By: IDCNOVARegion: North America
DeepInfra has launched a new AI data center in Toronto, marking its first expansion beyond the United States and bringing its total global footprint to nine facilities. The deployment represents a strategic shift in the company's infrastructure buildout, aligning with a broader industry pivot from AI model training toward production inference workloads.

The Toronto facility delivers 1.7 MW of critical power capacity and will host more than 1,000 NVIDIA Blackwell B300 GPUs. Once fully operational, the cluster is expected to significantly boost DeepInfra’s global inference capacity while reducing latency for customers in Canada and other international markets. The company owns and operates its GPU infrastructure, supports more than 200 open-source models, and currently processes nearly five trillion tokens per week across its managed inference platform, which serves both open and proprietary AI models.

This expansion reflects a fundamental shift in the AI infrastructure market.

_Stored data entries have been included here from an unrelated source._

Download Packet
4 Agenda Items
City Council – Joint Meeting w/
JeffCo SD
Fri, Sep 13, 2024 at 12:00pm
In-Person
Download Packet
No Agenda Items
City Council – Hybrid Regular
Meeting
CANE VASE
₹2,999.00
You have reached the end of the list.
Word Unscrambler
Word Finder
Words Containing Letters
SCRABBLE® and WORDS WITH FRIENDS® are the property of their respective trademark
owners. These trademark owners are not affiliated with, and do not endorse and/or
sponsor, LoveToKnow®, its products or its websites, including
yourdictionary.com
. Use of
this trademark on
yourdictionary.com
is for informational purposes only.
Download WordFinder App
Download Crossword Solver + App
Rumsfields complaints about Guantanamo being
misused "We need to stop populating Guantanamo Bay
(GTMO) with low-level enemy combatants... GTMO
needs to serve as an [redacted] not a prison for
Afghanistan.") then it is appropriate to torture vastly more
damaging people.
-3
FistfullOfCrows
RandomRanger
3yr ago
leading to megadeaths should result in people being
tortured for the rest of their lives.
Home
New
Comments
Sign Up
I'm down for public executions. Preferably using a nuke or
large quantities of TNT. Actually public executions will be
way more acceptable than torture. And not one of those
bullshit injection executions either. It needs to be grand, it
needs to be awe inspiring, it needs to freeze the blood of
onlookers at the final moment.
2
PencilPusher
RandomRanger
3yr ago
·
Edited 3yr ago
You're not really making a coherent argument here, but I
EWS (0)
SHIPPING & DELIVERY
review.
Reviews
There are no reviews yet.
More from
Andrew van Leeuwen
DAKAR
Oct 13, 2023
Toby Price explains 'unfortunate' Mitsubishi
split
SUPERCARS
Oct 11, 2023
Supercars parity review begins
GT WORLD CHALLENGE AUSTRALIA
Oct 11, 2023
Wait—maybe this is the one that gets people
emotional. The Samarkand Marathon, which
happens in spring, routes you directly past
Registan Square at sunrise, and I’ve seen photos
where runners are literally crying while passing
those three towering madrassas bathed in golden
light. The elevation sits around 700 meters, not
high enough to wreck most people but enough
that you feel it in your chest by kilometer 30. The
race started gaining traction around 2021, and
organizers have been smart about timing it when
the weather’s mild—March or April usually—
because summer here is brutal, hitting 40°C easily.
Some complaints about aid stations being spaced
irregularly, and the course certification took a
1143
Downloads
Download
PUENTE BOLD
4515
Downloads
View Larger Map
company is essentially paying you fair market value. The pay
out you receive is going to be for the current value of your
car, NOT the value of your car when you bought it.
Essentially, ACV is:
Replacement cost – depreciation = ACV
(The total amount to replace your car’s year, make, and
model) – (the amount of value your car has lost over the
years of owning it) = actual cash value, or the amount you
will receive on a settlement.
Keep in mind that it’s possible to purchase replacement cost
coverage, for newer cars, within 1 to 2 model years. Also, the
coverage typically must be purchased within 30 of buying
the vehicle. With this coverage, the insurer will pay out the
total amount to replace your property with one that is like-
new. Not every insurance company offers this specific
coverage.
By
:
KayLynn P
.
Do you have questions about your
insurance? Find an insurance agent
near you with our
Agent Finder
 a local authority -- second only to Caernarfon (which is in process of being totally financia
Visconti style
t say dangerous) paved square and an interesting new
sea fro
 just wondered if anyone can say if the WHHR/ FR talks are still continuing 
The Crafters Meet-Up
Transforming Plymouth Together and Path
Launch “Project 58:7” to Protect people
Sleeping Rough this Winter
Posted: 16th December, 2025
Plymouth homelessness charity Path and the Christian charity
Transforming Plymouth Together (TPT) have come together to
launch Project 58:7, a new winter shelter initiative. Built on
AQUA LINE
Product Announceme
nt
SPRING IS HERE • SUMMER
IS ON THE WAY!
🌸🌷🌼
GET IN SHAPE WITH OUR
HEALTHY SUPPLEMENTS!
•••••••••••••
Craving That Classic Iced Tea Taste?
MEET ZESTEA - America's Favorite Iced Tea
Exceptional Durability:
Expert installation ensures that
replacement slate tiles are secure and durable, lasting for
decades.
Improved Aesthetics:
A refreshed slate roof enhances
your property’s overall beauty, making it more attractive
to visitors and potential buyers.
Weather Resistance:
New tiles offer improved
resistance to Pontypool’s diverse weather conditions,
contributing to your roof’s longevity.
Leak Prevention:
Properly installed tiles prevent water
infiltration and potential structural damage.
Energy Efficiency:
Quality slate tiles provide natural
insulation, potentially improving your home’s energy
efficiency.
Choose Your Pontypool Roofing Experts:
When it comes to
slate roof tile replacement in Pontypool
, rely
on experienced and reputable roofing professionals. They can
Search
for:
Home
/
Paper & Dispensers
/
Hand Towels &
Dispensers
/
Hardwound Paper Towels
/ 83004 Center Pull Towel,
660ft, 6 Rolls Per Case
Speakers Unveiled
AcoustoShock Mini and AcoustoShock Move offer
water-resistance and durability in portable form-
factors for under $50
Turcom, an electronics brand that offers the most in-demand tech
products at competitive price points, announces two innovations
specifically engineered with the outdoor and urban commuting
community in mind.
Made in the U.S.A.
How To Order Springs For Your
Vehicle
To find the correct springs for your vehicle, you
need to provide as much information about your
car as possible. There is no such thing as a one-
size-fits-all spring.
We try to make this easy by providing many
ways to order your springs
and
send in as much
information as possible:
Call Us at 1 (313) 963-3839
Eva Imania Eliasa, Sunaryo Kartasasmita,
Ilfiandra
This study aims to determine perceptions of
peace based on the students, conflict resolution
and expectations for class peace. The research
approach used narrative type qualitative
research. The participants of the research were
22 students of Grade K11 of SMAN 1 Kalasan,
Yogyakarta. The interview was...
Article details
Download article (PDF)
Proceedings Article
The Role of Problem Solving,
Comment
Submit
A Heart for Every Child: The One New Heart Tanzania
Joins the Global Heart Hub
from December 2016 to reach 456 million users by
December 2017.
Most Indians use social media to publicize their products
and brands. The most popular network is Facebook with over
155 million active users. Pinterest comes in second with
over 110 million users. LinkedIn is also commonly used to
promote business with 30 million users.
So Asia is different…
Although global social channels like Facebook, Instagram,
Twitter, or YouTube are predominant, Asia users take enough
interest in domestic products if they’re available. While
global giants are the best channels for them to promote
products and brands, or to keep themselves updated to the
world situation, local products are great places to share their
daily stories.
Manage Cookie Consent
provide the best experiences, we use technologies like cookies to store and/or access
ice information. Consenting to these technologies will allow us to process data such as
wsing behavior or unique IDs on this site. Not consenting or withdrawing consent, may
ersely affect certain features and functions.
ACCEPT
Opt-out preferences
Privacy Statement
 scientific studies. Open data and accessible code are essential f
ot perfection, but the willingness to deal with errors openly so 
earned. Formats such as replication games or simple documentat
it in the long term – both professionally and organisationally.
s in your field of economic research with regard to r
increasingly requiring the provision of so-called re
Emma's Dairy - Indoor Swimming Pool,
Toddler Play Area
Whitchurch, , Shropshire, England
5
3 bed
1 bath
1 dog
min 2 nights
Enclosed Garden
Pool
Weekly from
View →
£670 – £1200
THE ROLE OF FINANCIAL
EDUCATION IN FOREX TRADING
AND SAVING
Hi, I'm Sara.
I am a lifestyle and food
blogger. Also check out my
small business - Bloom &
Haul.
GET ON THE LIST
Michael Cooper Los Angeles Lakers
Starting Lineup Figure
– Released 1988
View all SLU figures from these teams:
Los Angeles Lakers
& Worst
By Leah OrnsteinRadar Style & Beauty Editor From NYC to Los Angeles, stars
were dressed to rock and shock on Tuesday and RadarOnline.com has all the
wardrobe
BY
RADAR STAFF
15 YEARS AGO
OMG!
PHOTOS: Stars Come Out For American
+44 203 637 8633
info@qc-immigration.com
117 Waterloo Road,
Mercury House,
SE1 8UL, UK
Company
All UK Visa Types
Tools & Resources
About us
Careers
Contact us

As enterprises move generative AI applications from pilot projects into full-scale production, demand is increasingly centered on inference rather than training. Large language model inference requires sustained GPU availability, low-latency networking, and geographically distributed infrastructure to support interactive applications, AI agents, and high-volume API services. McKinsey & Company research cited by DeepInfra projects that inference will account for more than 40% of total data center demand by 2030, growing at an estimated 35% compound annual rate.

DeepInfra said the Toronto deployment is designed specifically to address those requirements by bringing GPU resources closer to users and data while increasing overall platform capacity. The choice of NVIDIA’s Blackwell architecture further underscores the focus on inference, as B300 GPUs are designed to improve inference throughput and energy efficiency for large language models and multimodal AI workloads compared to previous Hopper-based systems. While DeepInfra did not disclose additional infrastructure details such as networking or storage architecture, deployments at this scale typically rely on high-bandwidth interconnects and distributed storage to keep GPUs fully utilized.

According to CEO and co-founder Nikola Borisov, enterprise AI has shifted from experimentation to production deployments, increasing the need for globally distributed infrastructure that delivers lower latency and scalable inference capacity. He said the Toronto cluster represents the company’s first expansion beyond the U.S. and positions compute resources closer to customers and their data. The deployment follows DeepInfra’s recent Series B funding and forms part of the company’s broader infrastructure expansion strategy. The company indicated that additional international data center deployments are under consideration as demand for GPU-based inference services continues to grow.